O QUE JOVENS E POLICIAIS DA PERIFERIA DE BRASÍLIA TÊM A DIZER? UMA ANÁLISE SOCIOLÓGICA SOBRE IDENTIDADES, REPRESENTAÇÕES E VIOLÊNCIAS.

Escrito por

O site do InEAC reproduz aqui o artigo "O que jovens e policiais da periferia de Brasília têm a dizer? Uma análise sociológica sobre identidades, representações e violências." da antropóloga Haydée Caruso, professora na Universidade de Brasília. Investigadora visitante do ICS-UL e pesquisadora vinculada ao INCT InEAC . O artigo saiu publicado no blog Life Research group da Universidade de Lisboa. https://liferesearchgroup.wordpress.com/2018/01/11/o-que-jovens-e-polici...
"O que jovens e policiais da periferia de Brasília têm a dizer? Uma análise sociológica sobre identidades, representações e violências."

É possível observar uma cidade, sua vida cotidiana, sua cultura local, seu ritmo e os personagens que por ela vivem e circulam por várias perspectivas, eu diria por múltiplas janelas. Uma das janelas que abri para compreender sociologicamente a dinâmica citadina mostra-me os encontros e desencontros que marcam a relação entre os jovens e policiais. Uso a palavra encontro de modo figurado, no sentido de colocar minha lupa sobre a possibilidade concreta de atuação da polícia junto a um de seus públicos prioritários: os jovens.
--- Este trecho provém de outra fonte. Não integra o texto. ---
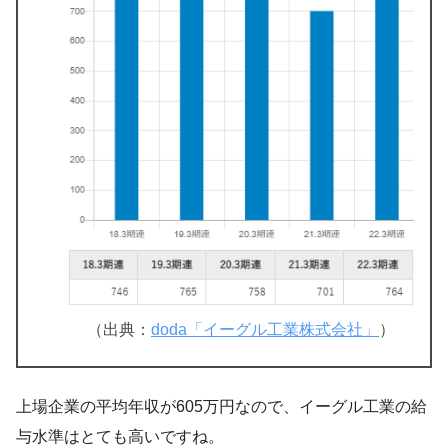
（出典：
doda「イーグル工業株式会社」
）
上場企業の平均年収が605万円なので、イーグル工業の給
与水準はとても高いですね。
Neste caso, minha aposta concentra-se na ideia de que o contato, por vezes marcado por colisões entre a polícia e seus públicos, num determinado contexto empírico, pode ser revelador sobre as bases estruturais da relação entre o Estado e uma dada Sociedade.

A partir do interesse em problematizar o lugar da Polícia em sociedades desiguais e com uma frágil democracia, como a brasileira, é que passei a me ocupar em realizar pesquisas empíricas que pudessem colocar luz sobre os dilemas e desafios enfrentados pela Polícia, enquanto uma das instituições estatais de controle social, “mais vistas e pouco conhecidas”, apesar de ser “um fato inevitável da vida moderna”. (Reiner, 2004, p.83).

Portanto, parto da ideia de que uma cidade pode ser decifrada também por aquilo que ela revela cotidianamente, a partir das abordagens que a polícia faz em determinados grupos e não em outros, da sua presença num bairro, numa praça, quadra, escola… enfim, pelas experimentações e vivências que cidadãos e policiais estão imersos e que resulta num exercício de autoridade e alteridade permanente.

Dito isso, resolvi realizar, entre 2013 e 2016, pesquisa empírica na cidade de Ceilândia, localizada há 30km da capital do Brasil e que possui mais de 400 mil habitantes.

Essa não é uma cidade qualquer no contexto da periferia de Brasília. Seu nome traz a marca de sua distinção e vale aqui, em breves palavras, contar que o prefixo CEI remete a Campanha de Erradicação de Invasões, promovida pelo governo nos anos de 1970, no intuito de retirar da nova capital e ícone de cidade modernista, os que vieram de toda parte do Brasil para construí-la, mas que não “cabiam” neste projeto de modernidade. Aqueles que se tornaram indesejáveis invasores e que permaneceram em canteiros de obras transformados em moradias irregulares foram “convencidos” a ganhar um lote nesta nova cidade. (Andrade, 2007; Ribeiro, 2008; Tavares, 2009; Paviani; 2010; Barbosa, 2016)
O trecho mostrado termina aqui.